I recently heard a radio preacher use the word antinomy.  It must be a technical word because I have never heard it used in the way he used it.  I am familiar (from my Christian Reconstructionist days) with the word antinomian, meaning someone who rejects the binding nature of the law of God (for a variety of different reasons), but the sense in which it was used on the radio was closer to the definition I found in Merriam Websters dictionary...."a contradiction between two apparently equally valid principles, a fundamental and apparently unresolvable conflict or contradiction."  The speaker was referring to some of the mysteries we commonly hold in our study of the scripture, free will versus divine sovereignty, God is love versus the wrath of God, created in the image of God versus total corruption, and others like those.

We do not naturally feel drawn to such things because we have been drilled that there is absolute truth, that this absolute truth is knowable by revelation, and that this revelation is given to us in the written Bible.  Thus we have the common proverb "God says it, I believe it, that settles it."  But when God says, or does, or shows forth two things that in themselves are true but which are the opposite of each other, then we are forced into the mental and verbal gymnastics that fill even the best of commentaries.  And the argument that these are just two sides of the same coin is an analogy that falls short in my estimation, because anyone who has won or lost a bet on a coin flip knows that which side of the coin lands up takes precedence over the side that is down.  It is that very coin flip that has split arminianism from calvinism, or universalists from fundamentalist.

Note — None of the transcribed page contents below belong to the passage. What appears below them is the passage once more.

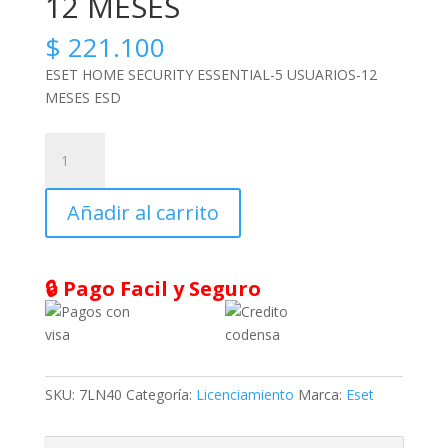
12 MESES
$
221.100
ESET HOME SECURITY ESSENTIAL-5 USUARIOS-12
MESES ESD
ESET
HOME
SECURITY
Añadir al carrito
ESSENTIAL-
5
USUARIOS-
12
🔒 Pago Facil y Seguro
MESES
cantidad
SKU:
7LN40
Categoría:
Licenciamiento
Marca:
Eset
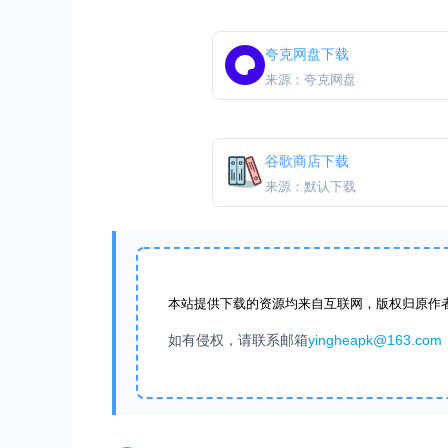
夸克网盘下载
来源：夸克网盘
谷歌商店下载
来源：默认下载
本站提供下载的资源均来自互联网，版权归原作
如有侵权，请联系邮箱
yingheapk@163.com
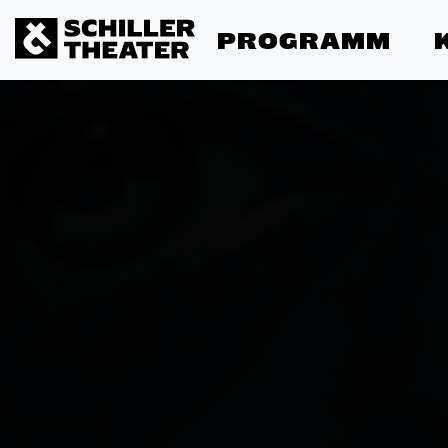
PROGRAMM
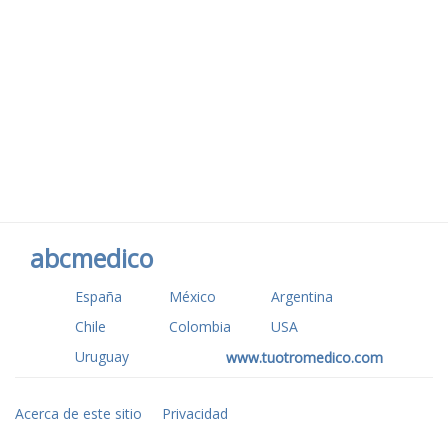
abcmedico
España
México
Argentina
Chile
Colombia
USA
Uruguay
www.tuotromedico.com
Acerca de este sitio
Privacidad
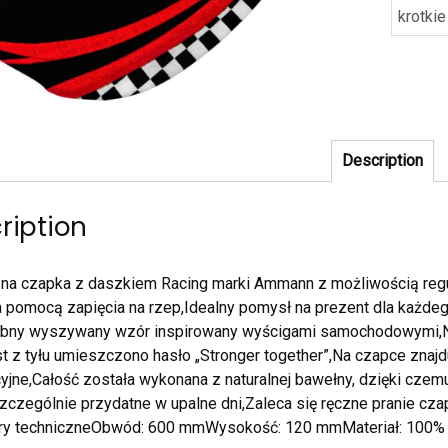
krotki
Description
ription
zna czapka z daszkiem Racing marki Ammann z możliwością reg
 pomocą zapięcia na rzep,Idealny pomysł na prezent dla każdeg
obny wyszywany wzór inspirowany wyścigami samochodowymi,N
t z tyłu umieszczono hasło „Stronger together”,Na czapce znaj
yjne,Całość została wykonana z naturalnej bawełny, dzięki cze
szczególnie przydatne w upalne dni,Zaleca się ręczne pranie czap
ry techniczneObwód: 600 mmWysokość: 120 mmMateriał: 100%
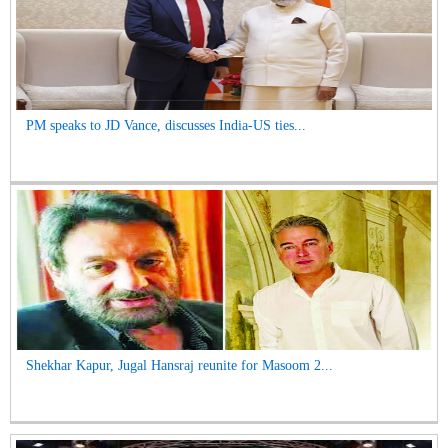
PM speaks to JD Vance, discusses India-US ties...
Shekhar Kapur, Jugal Hansraj reunite for Masoom 2...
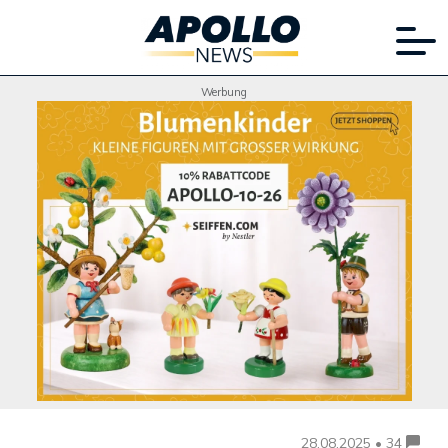
Werbung
28.08.2025 • 34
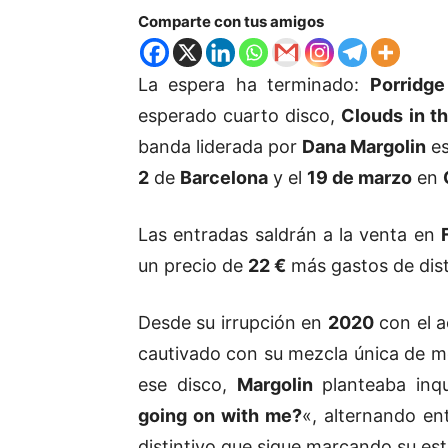
Comparte con tus amigos
La espera ha terminado:
Porridge
esperado cuarto disco,
Clouds in t
banda liderada por
Dana Margolin
es
2
de
Barcelona
y el
19 de marzo
en
Las entradas saldrán a la venta en
un precio de
22 €
más gastos de dist
Desde su irrupción en
2020
con el 
cautivado con su mezcla única de m
ese disco,
Margolin
planteaba inqu
going on with me?
«, alternando en
distintivo que sigue marcando su est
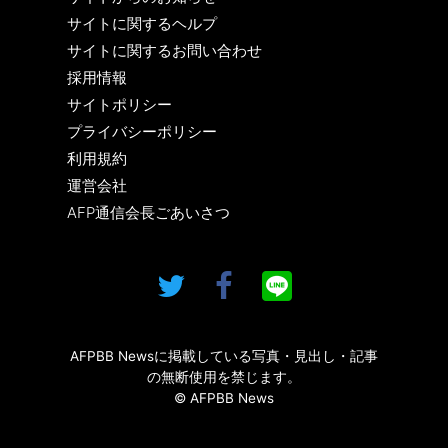
サイトに関するヘルプ
サイトに関するお問い合わせ
採用情報
サイトポリシー
プライバシーポリシー
利用規約
運営会社
AFP通信会長ごあいさつ
AFPBB Newsに掲載している写真・見出し・記事
の無断使用を禁じます。
© AFPBB News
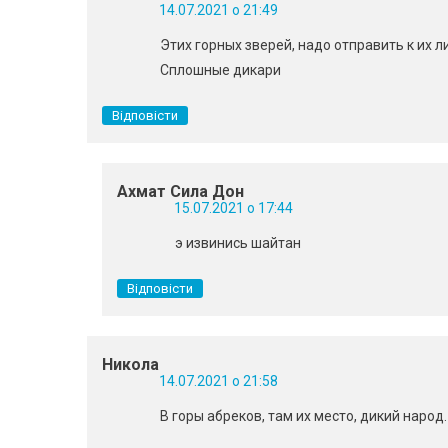
14.07.2021 о 21:49
Этих горных зверей, надо отправить к их л
Сплошные дикари
Відповісти
Ахмат Сила Дон
15.07.2021 о 17:44
э извинись шайтан
Відповісти
Никола
14.07.2021 о 21:58
В горы абреков, там их место, дикий народ.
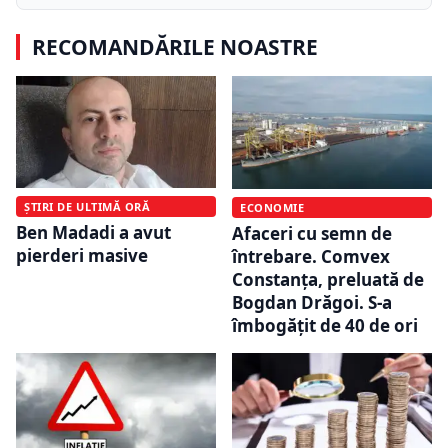
RECOMANDĂRILE NOASTRE
ȘTIRI DE ULTIMĂ ORĂ
ECONOMIE
Ben Madadi a avut
Afaceri cu semn de
pierderi masive
întrebare. Comvex
Constanța, preluată de
Bogdan Drăgoi. S-a
îmbogățit de 40 de ori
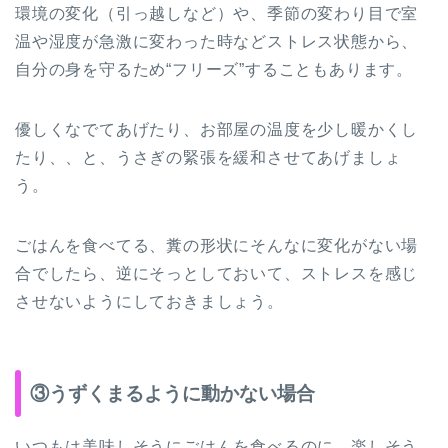
環境の変化（引っ越しなど）や、季節の変わり目で室
温や湿度が急激に変わった時などストレス状態から、
自分の身を守るため“フリーズ”することもあります。
優しくなでてあげたり、お部屋の温度を少し暖かくし
たり、、と、うさぎの緊張を緩和させてあげましょ
う。
ごはんを食べてる、糞の形状にそんなに変化がない場
合でしたら、逆にそっとしておいて、ストレスを感じ
させないようにしておきましょう。
③うずくまるように動かない場合
いつもは美味しそうにごはんを食べるのに、楽しそう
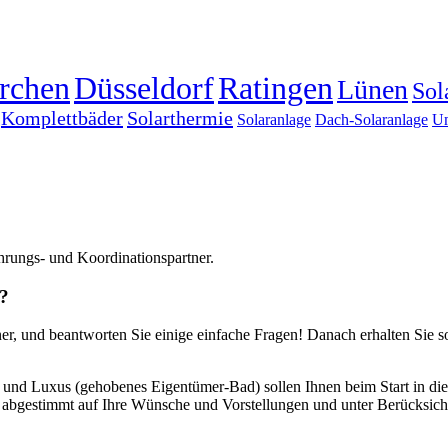
rchen
Düsseldorf
Ratingen
Lünen
Sol
Komplettbäder
Solarthermie
Solaranlage
Dach-Solaranlage
Um
hrungs- und Koordinationspartner.
t?
, und beantworten Sie einige einfache Fragen! Danach erhalten Sie so
 und Luxus (gehobenes Eigentümer-Bad) sollen Ihnen beim Start in die 
g – abgestimmt auf Ihre Wünsche und Vorstellungen und unter Berücksi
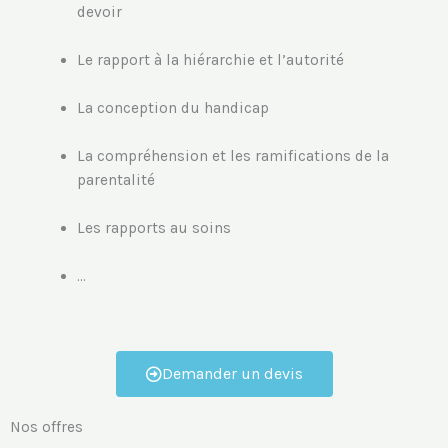
devoir
Le rapport à la hiérarchie et l’autorité
La conception du handicap
La compréhension et les ramifications de la
parentalité
Les rapports au soins
…
Demander un devis
Nos offres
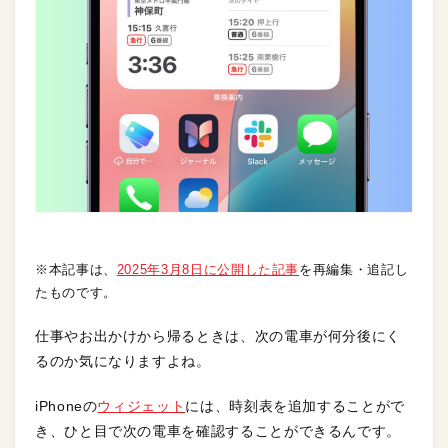
※本記事は、
2025年3月8日に公開した記事
を再編集・追記し
たものです。
仕事やお出かけから帰るときは、次の電車が何分後にく
るのか気になりますよね。
iPhoneの
ウィジェット
には、時刻表を追加することがで
き、ひと目で次の電車を確認することができるんです。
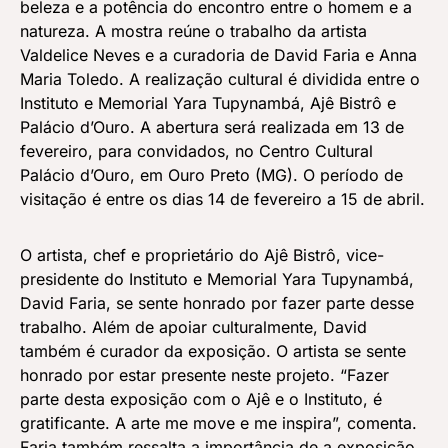
beleza e a potência do encontro entre o homem e a
natureza. A mostra reúne o trabalho da artista
Valdelice Neves e a curadoria de David Faria e Anna
Maria Toledo. A realização cultural é dividida entre o
Instituto e Memorial Yara Tupynambá, Ajê Bistrô e
Palácio d’Ouro. A abertura será realizada em 13 de
fevereiro, para convidados, no Centro Cultural
Palácio d’Ouro, em Ouro Preto (MG). O período de
visitação é entre os dias 14 de fevereiro a 15 de abril.
O artista, chef e proprietário do Ajê Bistrô, vice-
presidente do Instituto e Memorial Yara Tupynambá,
David Faria, se sente honrado por fazer parte desse
trabalho. Além de apoiar culturalmente, David
também é curador da exposição. O artista se sente
honrado por estar presente neste projeto. “Fazer
parte desta exposição com o Ajê e o Instituto, é
gratificante. A arte me move e me inspira”, comenta.
Faria também ressalta a importância de a exposição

I don't have much more to comment on this, nor do I remember much of how the radio preacher dealt with the apparent antinomy he had in mind.  I merely think we would be better served if more of our teachers would dare to admit that they do not have a clue as to how two characteristically opposite truths can be true at the same time.  It would be much more honest than cobbling together a system of intricate verbal arguments that seem to me to be nothing but a house of cards waiting for a stray breeze to scatter them.  Let's accept the fact that our "professionals" cannot really adequately explain the tensions in Christian revelation and living to us, and let us seek to live our lives well in the moment, trusting to the one who holds our souls in His hand.